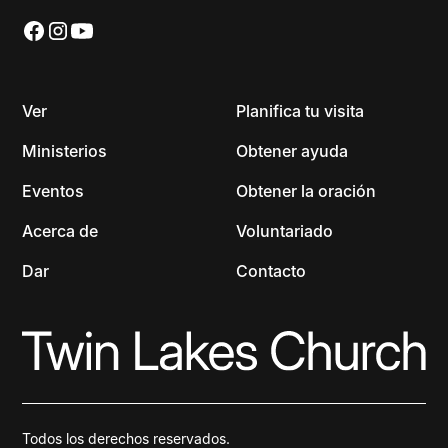
Ver
Planifica tu visita
Ministerios
Obtener ayuda
Eventos
Obtener la oración
Acerca de
Voluntariado
Dar
Contacto
Todos los derechos reservados.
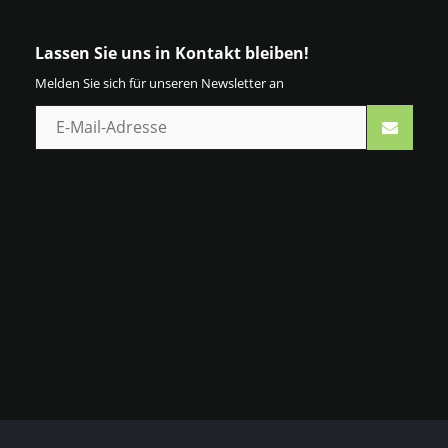
Lassen Sie uns in Kontakt bleiben!
Melden Sie sich für unseren Newsletter an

> _WORK TO COMPLETE_: Repeat exactly the lines from the one containing "Ministerios" through the last line of the records above, both included, and leave out the pictures.

> _SOLUTION FOR THIS PROBLEM_:
Ministerios
Obtener ayuda
Eventos
Obtener la oración
Acerca de
Voluntariado
Dar
Contacto
Todos los derechos reservados.
Lassen Sie uns in Kontakt bleiben!
Melden Sie sich für unseren Newsletter an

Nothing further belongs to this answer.